**Your task:**
In the answer, give only the lines from the one containing "preventivas orientadas a" to the end of the listing below, each reproduced word for word.

(Supplied material Opens)

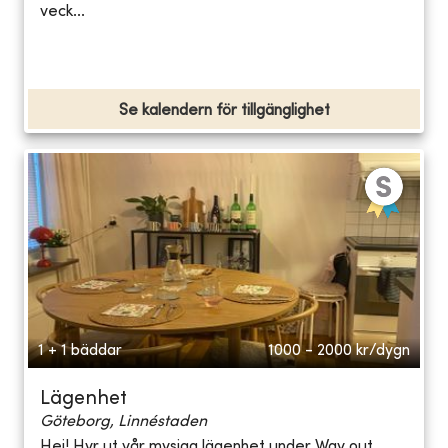
veck...
Se kalendern för tillgänglighet
1 + 1 bäddar
1000 - 2000
kr/dygn
Lägenhet
Göteborg, Linnéstaden
Hej! Hyr ut vår mysiga lägenhet under Way out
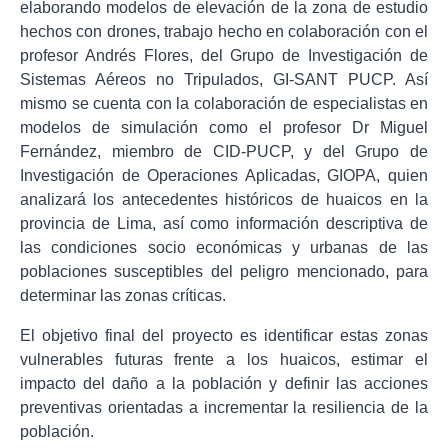
elaborando modelos de elevación de la zona de estudio
hechos con drones, trabajo hecho en colaboración con el
profesor Andrés Flores, del Grupo de Investigación de
Sistemas Aéreos no Tripulados, GI-SANT PUCP. Así
mismo se cuenta con la colaboración de especialistas en
modelos de simulación como el profesor Dr Miguel
Fernández, miembro de CID-PUCP, y del Grupo de
Investigación de Operaciones Aplicadas, GIOPA, quien
analizará los antecedentes históricos de huaicos en la
provincia de Lima, así como información descriptiva de
las condiciones socio económicas y urbanas de las
poblaciones susceptibles del peligro mencionado, para
determinar las zonas críticas.
El objetivo final del proyecto es identificar estas zonas
vulnerables futuras frente a los huaicos, estimar el
impacto del daño a la población y definir las acciones
preventivas orientadas a incrementar la resiliencia de la
población.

(Supplied material Closes)

**Solution for this exercise:**
preventivas orientadas a incrementar la resiliencia de la
población.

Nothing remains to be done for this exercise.